A pesquisadora da TV Brasil cita o caso de uma produção atual, como a expedição “Across the Amazon”, uma parceria do National Geographic Channel e a revista National Geographic com a Toyota, que mostrará uma viagem da costa leste ao extremo oeste do continente sul-americano. Projetos como estes são chamados de “branded content” (conteúdos de marca), idealizados para viabilizar os custos de produção. Mas Barca pergunta: “E se o programa for sobre saúde e o patrocinador for um fabricante de medicamentos?”

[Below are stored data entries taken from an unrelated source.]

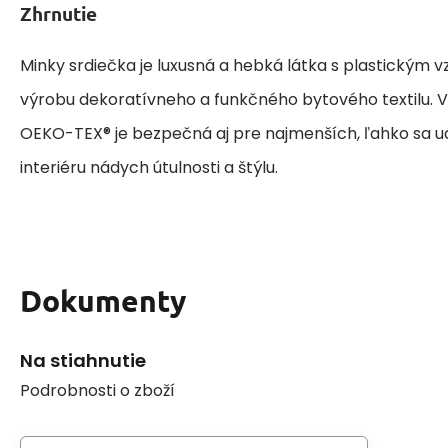
Zhrnutie
Minky srdiečka je luxusná a hebká látka s plastickým v
výrobu dekoratívneho a funkčného bytového textilu. V
OEKO-TEX® je bezpečná aj pre najmenších, ľahko sa u
interiéru nádych útulnosti a štýlu.
Dokumenty
Na stiahnutie
Podrobnosti o zboží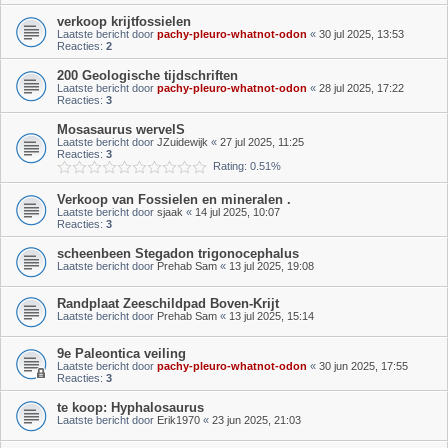
verkoop krijtfossielen
Laatste bericht door
pachy-pleuro-whatnot-odon
«
30 jul 2025, 13:53
Reacties:
2
200 Geologische tijdschriften
Laatste bericht door
pachy-pleuro-whatnot-odon
«
28 jul 2025, 17:22
Reacties:
3
Mosasaurus wervelS
Laatste bericht door
JZuidewijk
«
27 jul 2025, 11:25
Reacties:
3
Rating: 0.51%
Verkoop van Fossielen en mineralen .
Laatste bericht door
sjaak
«
14 jul 2025, 10:07
Reacties:
3
scheenbeen Stegadon trigonocephalus
Laatste bericht door
Prehab Sam
«
13 jul 2025, 19:08
Randplaat Zeeschildpad Boven-Krijt
Laatste bericht door
Prehab Sam
«
13 jul 2025, 15:14
9e Paleontica veiling
Laatste bericht door
pachy-pleuro-whatnot-odon
«
30 jun 2025, 17:55
Reacties:
3
te koop: Hyphalosaurus
Laatste bericht door
Erik1970
«
23 jun 2025, 21:03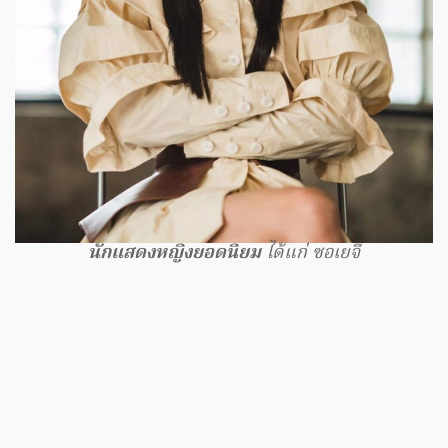
นักแสดงหญิงยอดนิยม
ได้แก่ ซอเยจี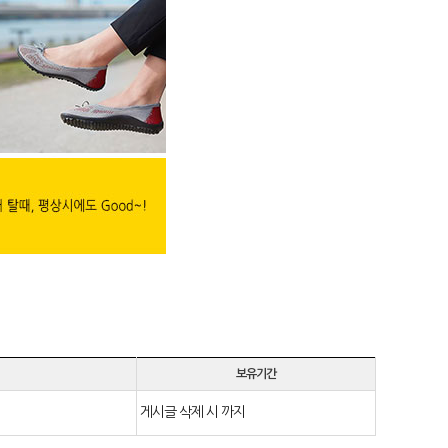
보유기간
게시글 삭제 시 까지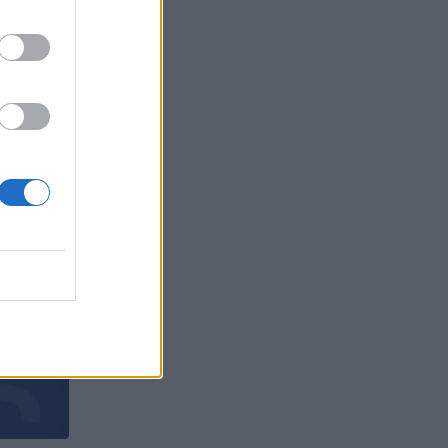
та
БЪР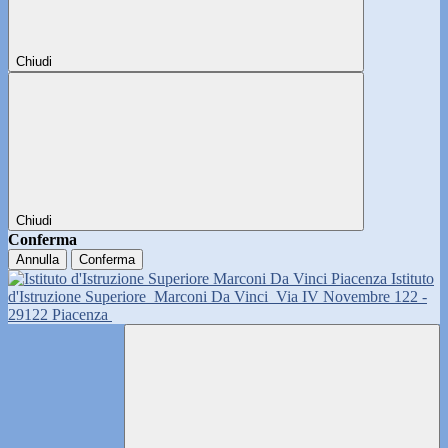
Chiudi
Chiudi
Conferma
Annulla
Conferma
Istituto
d'Istruzione Superiore
Marconi Da Vinci
Via IV Novembre 122 -
29122 Piacenza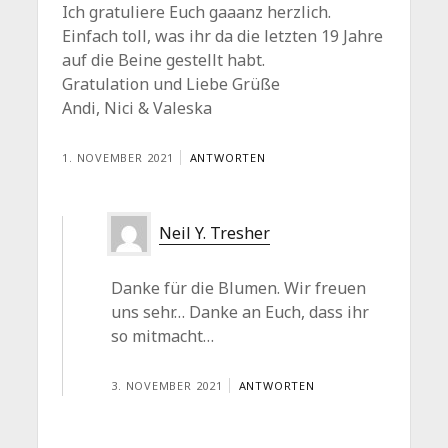
Ich gratuliere Euch gaaanz herzlich.
Einfach toll, was ihr da die letzten 19 Jahre
auf die Beine gestellt habt.
Gratulation und Liebe Grüße
Andi, Nici & Valeska
1. NOVEMBER 2021
ANTWORTEN
Neil Y. Tresher
Danke für die Blumen. Wir freuen
uns sehr… Danke an Euch, dass ihr
so mitmacht…
3. NOVEMBER 2021
ANTWORTEN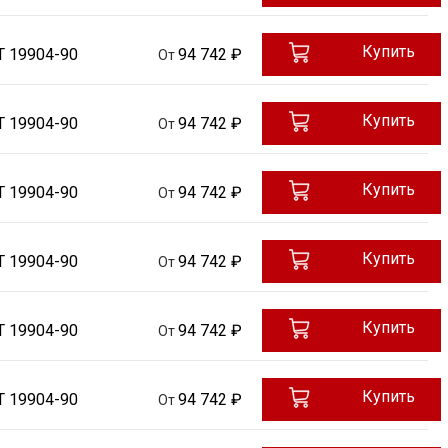
Купить
Т 19904-90
94 742 ₽
От
Купить
Т 19904-90
94 742 ₽
От
Купить
Т 19904-90
94 742 ₽
От
Купить
Т 19904-90
94 742 ₽
От
Купить
Т 19904-90
94 742 ₽
От
Купить
Т 19904-90
94 742 ₽
От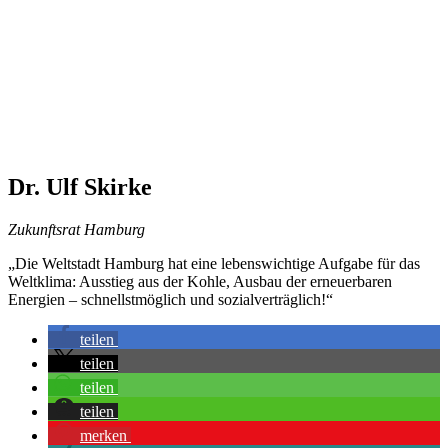
Dr. Ulf Skirke
Zukunftsrat Hamburg
„Die Weltstadt Hamburg hat eine lebenswichtige Aufgabe für das
Weltklima: Ausstieg aus der Kohle, Ausbau der erneuerbaren
Energien – schnellstmöglich und sozialverträglich!“
teilen
teilen
teilen
teilen
merken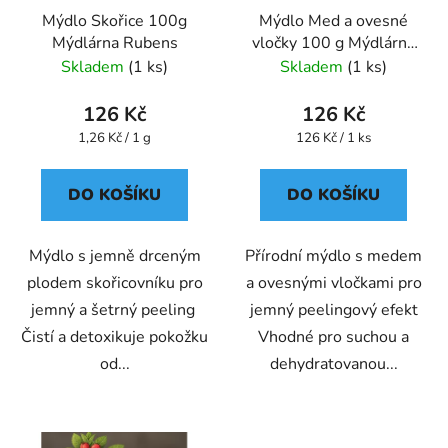
Mýdlo Skořice 100g
Mýdlo Med a ovesné
Mýdlárna Rubens
vločky 100 g Mýdlárna
Rubens
Skladem
(1 ks)
Skladem
(1 ks)
126 Kč
126 Kč
Měrná
Měrná
1,26 Kč / 1 g
126 Kč / 1 ks
cena:
cena:
DO KOŠÍKU
DO KOŠÍKU
Mýdlo s jemně drceným
Přírodní mýdlo s medem
plodem skořicovníku pro
a ovesnými vločkami pro
jemný a šetrný peeling
jemný peelingový efekt
Čistí a detoxikuje pokožku
Vhodné pro suchou a
od...
dehydratovanou...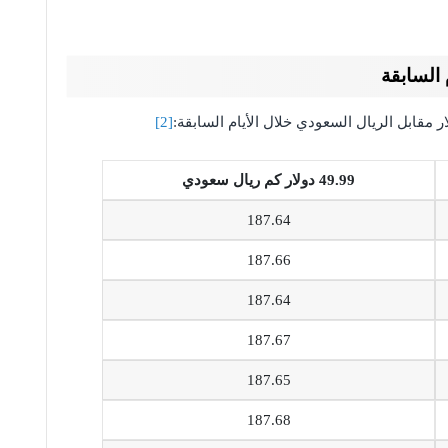
[2]
49.99 دولار كم ريال سعودي
187.64
187.66
187.64
187.67
187.65
187.68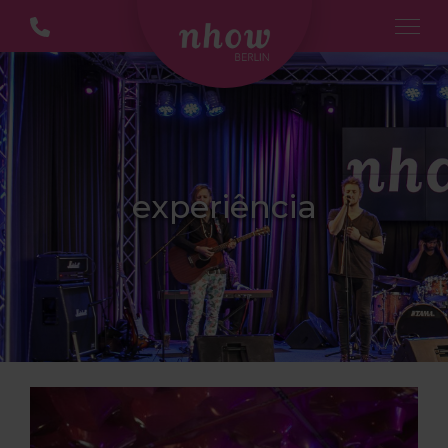
experiência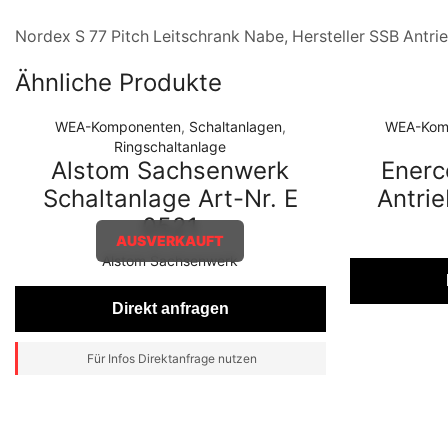
Nordex S 77 Pitch Leitschrank Nabe, Hersteller SSB Antri
Ähnliche Produkte
WEA-Komponenten
,
Schaltanlagen
,
WEA-Kom
Ringschaltanlage
Alstom Sachsenwerk
Enerc
Schaltanlage Art-Nr. E
Antrie
0521
AUSVERKAUFT
Alstom Sachsenwerk
Direkt anfragen
Für Infos Direktanfrage nutzen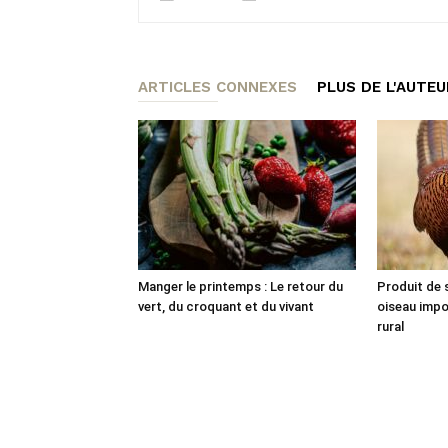
ARTICLES CONNEXES
PLUS DE L'AUTEU
Manger le printemps : Le retour du
Produit de s
vert, du croquant et du vivant
oiseau imp
rural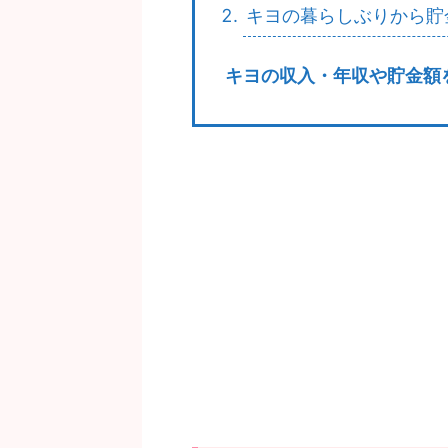
キヨの暮らしぶりから貯
キヨの収入・年収や貯金額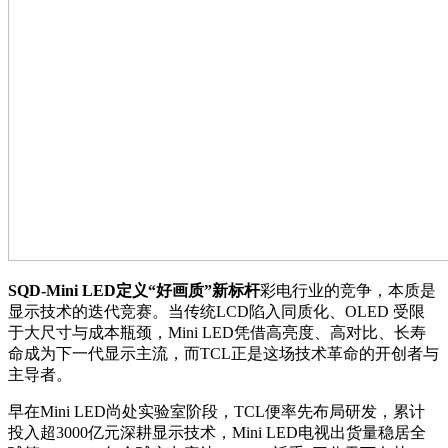
SQD-Mini LED定义“好画质”新标杆
彩电行业的竞争，本质是
显示技术的迭代竞赛。当传统LCD陷入同质化、OLED 受限
于大尺寸与成本瓶颈，Mini LED凭借高亮度、高对比、长寿
命成为下一代显示主流，而TCL正是这场技术革命的开创者与
主导者。
早在Mini LED尚处实验室阶段，TCL便率先布局研发，累计
投入超3000亿元深耕显示技术，Mini LED电视出货量稳居全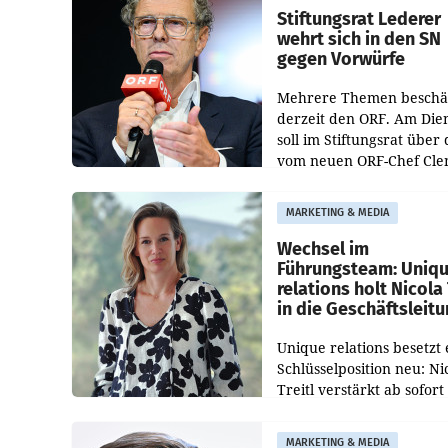
und der Bundeskartellan
Stiftungsrat Lederer
wehrt sich in den SN
gegen Vorwürfe
Mehrere Themen beschä
derzeit den ORF. Am Die
soll im Stiftungsrat über 
vom neuen ORF-Chef Cl
Pig vorgeschlagenen
Besetzungen für die
MARKETING & MEDIA
Direktionen abgestimmt
werden.
Wechsel im
Führungsteam: Uniq
relations holt Nicola 
in die Geschäftsleit
Unique relations besetzt 
Schlüsselposition neu: Ni
Treitl verstärkt ab sofort
Geschäftsleitung der Wi
PR-Agentur an der Seite 
MARKETING & MEDIA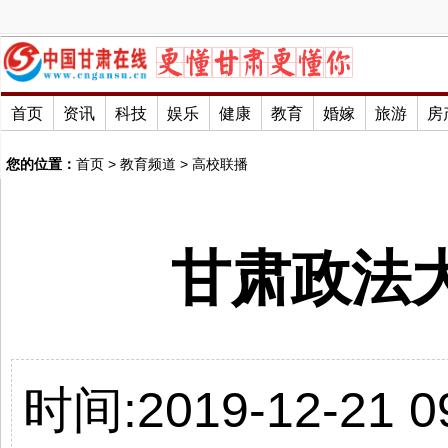
首页
资讯
科技
娱乐
健康
教育
婚嫁
旅游
房
您的位置：
首页
>
教育频道
>
高校联播
甘肃政法
时间:2019-12-21 09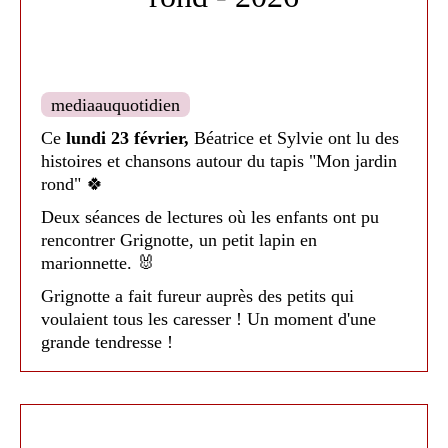
mediaauquotidien
Médiathèque de Nailloux - 2026
Ce
lundi 23 février,
Béatrice et Sylvie ont lu des
histoires et chansons autour du tapis "Mon jardin
rond" 🍀
Deux séances de lectures où les enfants ont pu
rencontrer Grignotte, un petit lapin en
marionnette. 🐰
Grignotte a fait fureur auprès des petits qui
voulaient tous les caresser ! Un moment d'une
grande tendresse !
Durant le mois de
mars
, nos deux bibliothécaires
sont allées à la maternelle avec leur baguette
magique où les enfants choisissaient eux même
où ils voulaient aller sur le tapis !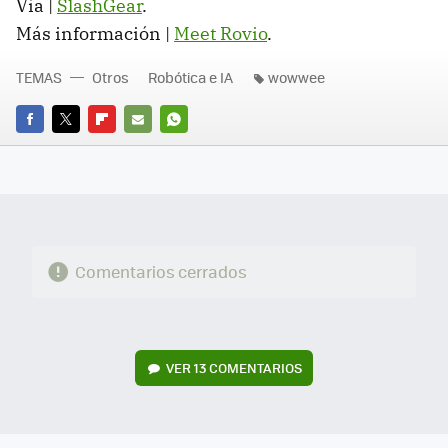
Vía |
SlashGear
.
Más información |
Meet Rovio
.
TEMAS
Otros
Robótica e IA
wowwee
FACEBOOK
TWITTER
FLIPBOARD
E-
WHATSAPP
MAIL
Comentarios cerrados
VER
13 COMENTARIOS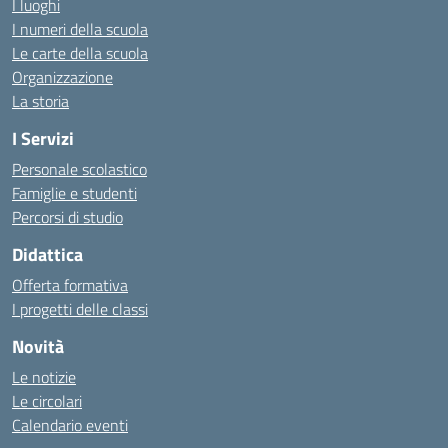
I luoghi
I numeri della scuola
Le carte della scuola
Organizzazione
La storia
I Servizi
Personale scolastico
Famiglie e studenti
Percorsi di studio
Didattica
Offerta formativa
I progetti delle classi
Novità
Le notizie
Le circolari
Calendario eventi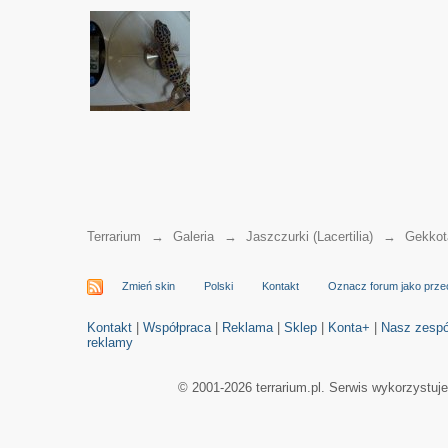
Terrarium
→
Galeria
→
Jaszczurki (Lacertilia)
→
Gekkot
Zmień skin
Polski
Kontakt
Oznacz forum jako prze
Kontakt
|
Współpraca
|
Reklama
|
Sklep
|
Konta+
|
Nasz zespó
reklamy
© 2001-2026 terrarium.pl. Serwis wykorzystuj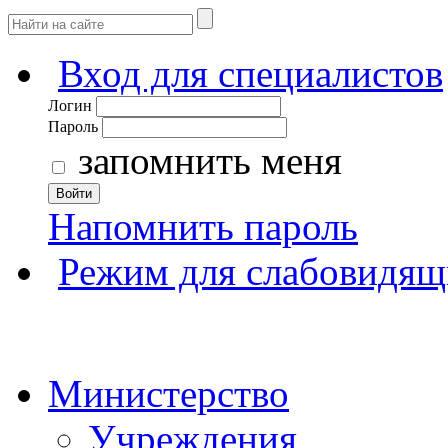
Вход для специалистов
Логин
Пароль
запомнить меня
Войти
Напомнить пароль
Режим для слабовидящ
Министерство
Учреждения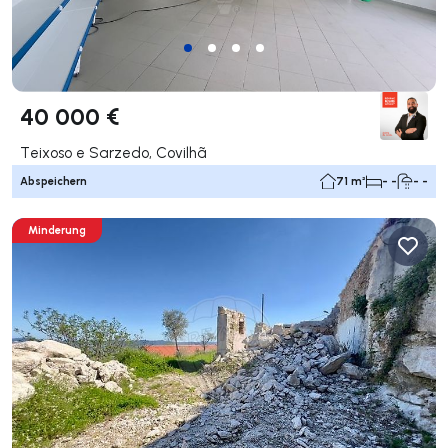
40 000 €
Teixoso e Sarzedo, Covilhã
Abspeichern
71 m²
- -
- -
Minderung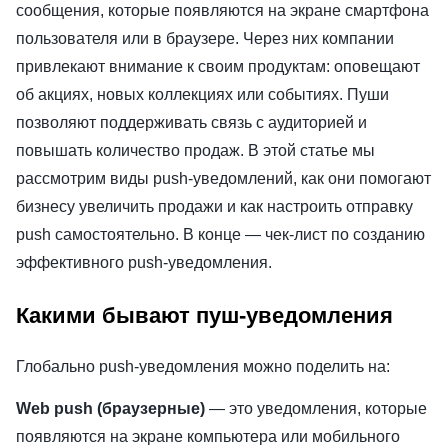
сообщения, которые появляются на экране смартфона
пользователя или в браузере. Через них компании
привлекают внимание к своим продуктам: оповещают
об акциях, новых коллекциях или событиях. Пуши
позволяют поддерживать связь с аудиторией и
повышать количество продаж. В этой статье мы
рассмотрим виды push-уведомлений, как они помогают
бизнесу увеличить продажи и как настроить отправку
push самостоятельно. В конце — чек-лист по созданию
эффективного push-уведомления.
Какими бывают пуш-уведомления
Глобально push-уведомления можно поделить на:
Web push (браузерные)
— это уведомления, которые
появляются на экране компьютера или мобильного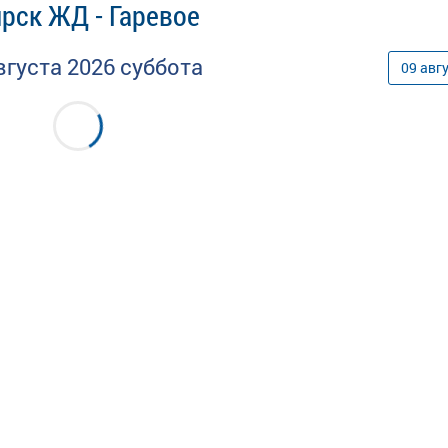
рск ЖД - Гаревое
вгуста
2026
суббота
09
авг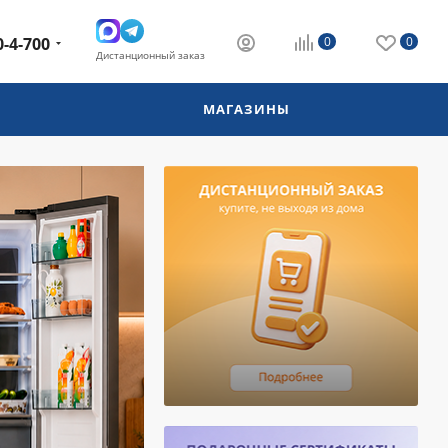
0-4-700
0
0
Дистанционный заказ
МАГАЗИНЫ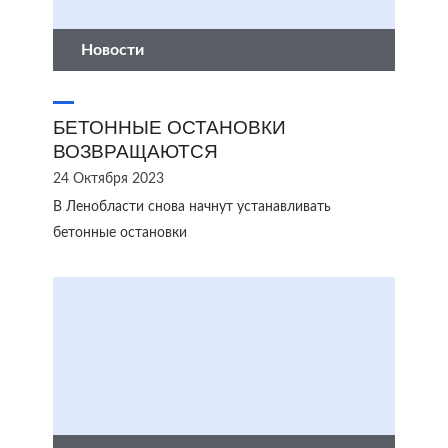
Новости
БЕТОННЫЕ ОСТАНОВКИ
ВОЗВРАЩАЮТСЯ
24 Октября 2023
В Ленобласти снова начнут устанавливать
бетонные остановки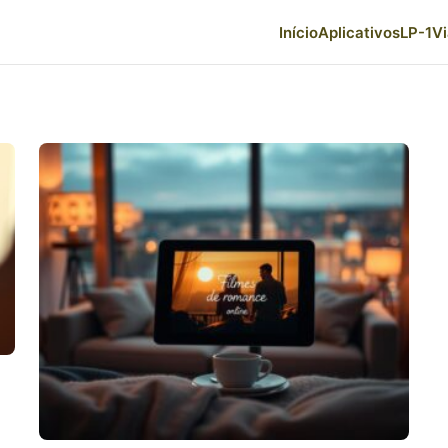
Início
Aplicativos
LP-1
V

Os altos custos das pesquisas científicas têm levado a chamada privatização da pesquisa científica – o investimento de capitais industriais nas universidades, institutos e centros de pesquisa e o patrocínio a pesquisadores. Isto traz ao jornalismo alguns problemas: as melhores notícias têm como fonte a própria imprensa, já que os resultados de muitas pesquisas são segredos industriais que só chegarão ao conhecimento do público após a obtenção da respectiva patente. Ou ainda, existe o risco de que as informações cedidas para a imprensa atendam aos interesses comerciais das empresas patrocinadoras, prejudicando o conteúdo da divulgação. “É sempre bom lembrar que a ciência não está acima do bem e do mal. Cientistas têm dúvidas e cometem erros. E aprendem com eles. Jornalistas e produtores de televisão também”, conclui Barca.